🤖 AI Summary
Existing deepfake detection methods exhibit severe vulnerability to localized spatiotemporal manipulations—such as micro-expression editing or object replacement—in “partially forged videos” (FakeParts). This work first systematically defines the FakeParts threat model, introduces a fine-grained generative adversarial and editing framework to synthesize highly realistic localized forgeries, and constructs FakePartsBench—the first large-scale benchmark dataset comprising over 25,000 videos with pixel-level and frame-level manipulation annotations. Experiments reveal a >30% drop in human detection accuracy and significant performance degradation across state-of-the-art detection models. By establishing a rigorous evaluation protocol and providing high-quality, fine-grained ground truth, this work fills a critical gap in partial forgery detection research and lays a foundational resource for advancing granular deepfake analysis and robust detection.
📝 Abstract
We introduce FakeParts, a new class of deepfakes characterized by subtle, localized manipulations to specific spatial regions or temporal segments of otherwise authentic videos.
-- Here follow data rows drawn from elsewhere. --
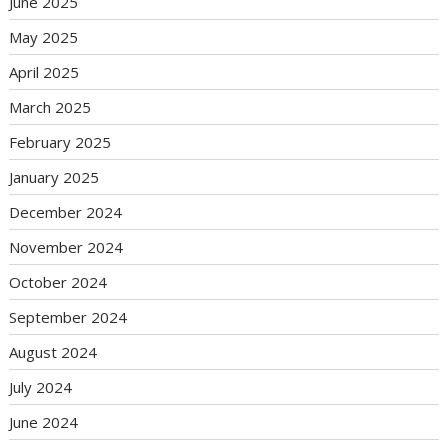
June 2025
May 2025
April 2025
March 2025
February 2025
January 2025
December 2024
November 2024
October 2024
September 2024
August 2024
July 2024
June 2024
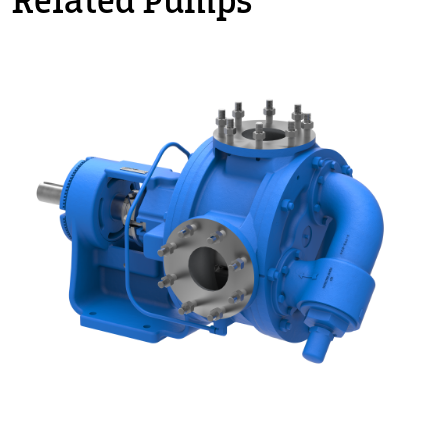
Related Pumps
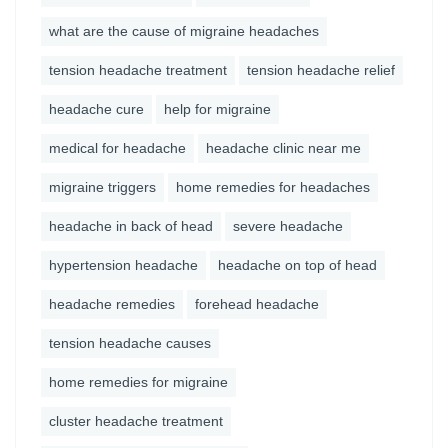
what are the cause of migraine headaches
tension headache treatment
tension headache relief
headache cure
help for migraine
medical for headache
headache clinic near me
migraine triggers
home remedies for headaches
headache in back of head
severe headache
hypertension headache
headache on top of head
headache remedies
forehead headache
tension headache causes
home remedies for migraine
cluster headache treatment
Unlike fully synthetic content, these partial manipulations, ranging from altered facial expressions to object substitutions and background modifications, blend seamlessly with real elements, making them particularly deceptive and difficult to detect. To address the critical gap in detection capabilities, we present FakePartsBench, the first large-scale benchmark dataset specifically designed to capture the full spectrum of partial deepfakes. Comprising over 25K videos with pixel-level and frame-level manipulation annotations, our dataset enables comprehensive evaluation of detection methods. Our user studies demonstrate that FakeParts reduces human detection accuracy by over 30% compared to traditional deepfakes, with similar performance degradation observed in state-of-the-art detection models. This work identifies an urgent vulnerability in current deepfake detection approaches and provides the necessary resources to develop more robust methods for partial video manipulations.